¹ Institut of Plant Physiology, Botanicheskaya 35, 127276, Moscow, U.S.S.R.
² Landau Institute for Theoretical Physics, Kosygina 2, 117940 Moscow, U.S.S.R.
³ Institute of Cybernetics, U.S.S.R. Academy of Sciences, Vavilov str. 34, Moscow, U.S.S.R.

(Received 18 September 1990, accepted 13 December 1990)

Abstract
The macroscopic theory of the competition between two different modifications ( $\Lambda$ - and $\Lambda$ /2-phases) of P $_{\beta'}$ (ripple) phase in lipid bilayers is presented. It is shown that the increase of the membrane curvature should lead to the phase transition from the $\Lambda$ /2-phase to the $\Lambda$ -phase; the critical value of the curvature $R^{-1}_{\rm c}$ is obtained as a function of the geometrical parameters of the $\Lambda$ /2-phase and the free energy difference $\Delta F^0$ between both phases in the case of planar membranes.
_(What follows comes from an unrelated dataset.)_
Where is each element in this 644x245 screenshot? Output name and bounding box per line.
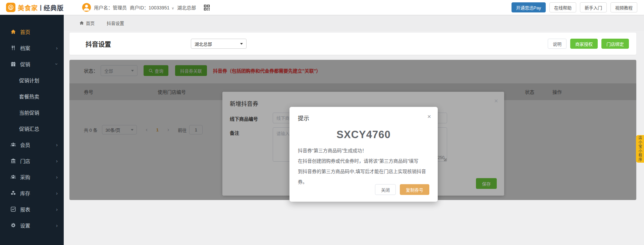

The observed [3] splitting of disclinations in the $\Lambda$ /2-phase into well-separated half-integer parts connected by linear defects (of the lenght $\ell_d \ll \lambda$ ) is shown to be related with the smallness of $\Delta F^0$ . the relation between $R_{\rm c},~\ell_{\rm d}$ and geometrical and thermodynamic parameters of the $\Lambda$ /2-phase alone is obtained.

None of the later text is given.